- Most colocation facilities are packed with environmental systems to keep your equipment and data safe and secure at all times.
- Fire protection systems, including passive and active design elements, as well as implementation of fire prevention programmes in operations. Smoke detectors are usually installed to provide early warning of a developing fire by detecting particles generated by smoldering components prior to the development of flame.
- 19-inch racks for data equipment and servers, 23-inch racks for telecom equipment.
- Cabinets and cages for physical access control over tenants’ equipment.
- Overhead cable rack (tray) and fibreguide, power cables usually on separate rack from data.
- Air conditioning is used to control the temperature and humidity in the space. ASHRAE recommends a temperature range of 20–25 °C and humidity range of 40–60% as optimal for electronic equipment.
- Low-impedance electrical ground.
- Few, if any, windows.
- Most colocation centres have high levels of physical security, and may be guarded continuously. They may employ CCTV.
- Some colocation facilities require that employees escort customers, especially if there are not individual locked cages/cabinets for each customer. In other facilities, a PIN code or proximity card access system may allow customers access into the building, and individual cages/cabinets have locks. Biometric security measures, such as fingerprint recognition, voice recognition and “weight matching”, are also becoming more commonplace in modern facilities.
- Most Colocation facilities generally have generators, usually running on diesel fuel, that start automatically when utility power fails. These generators may have varying levels of redundancy, depending on how the facility is built.
- Generators do not start instantaneously, so colocation facilities usually have battery backup systems. In many facilities, the operator of the facility provides large inverters to provide AC power from the batteries. In other cases, the customers may install smaller UPS’s in their racks.
- Some customers choose to use equipment that is powered directly by 48VDC (nominal) battery banks. This may provide better energy efficiency, and may reduce the number of parts that can fail.
- An alternative to batteries is a motor generator connected to a flywheel and diesel engine.
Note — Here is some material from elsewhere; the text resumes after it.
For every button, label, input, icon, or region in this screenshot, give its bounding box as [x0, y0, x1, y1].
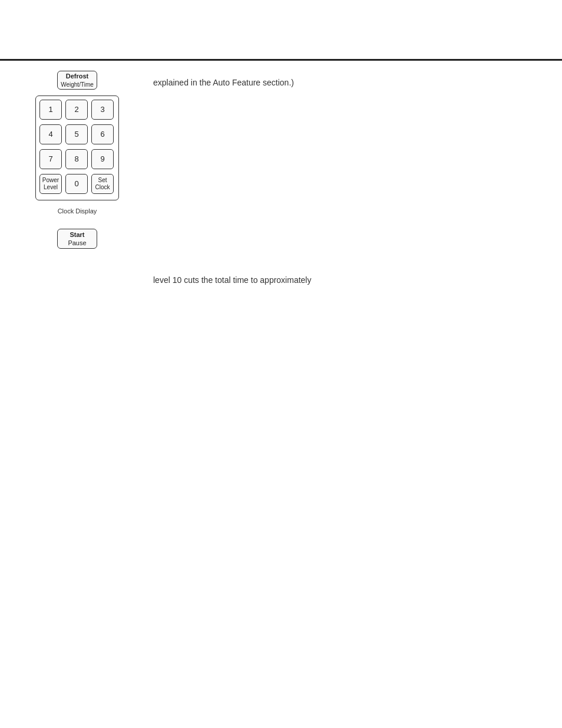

Many colocation facilities can provide A and B power feeds to customer equipment, and high end servers and telecommunications equipment often can have two power supplies installed.
- Colocation facilities are sometimes connected to multiple sections of the utility power grid for additional reliability.
Cooling & Other Features
- The operator of a colocation facility generally provides air conditioning for the computer and telecommunications equipment in the building. The cooling system generally includes some degree of redundancy.
- In older facilities, the cooling system capacity often limits the amount of equipment that can operate in the building, more so than the available square footage.
- Colocation facility owners have differing rules regarding cross connects between their customers. These rules may allow customers to run such connections at no charge, or allow customers to order such connections for a significant monthly fee. They may allow customers to order cross connects to carriers, but not to other customers.
- Some colocation centres feature a “meet-me-room” where the different carriers housed in the center can efficiently exchange data. Most peering points sit in colocation centers. Because of the high concentration of servers inside larger colocation centers, most carriers will be interested in bringing direct connections to such buildings.
- In many cases there will be a larger Internet Exchange hosted inside a colocation centre, where customers can connect for peering.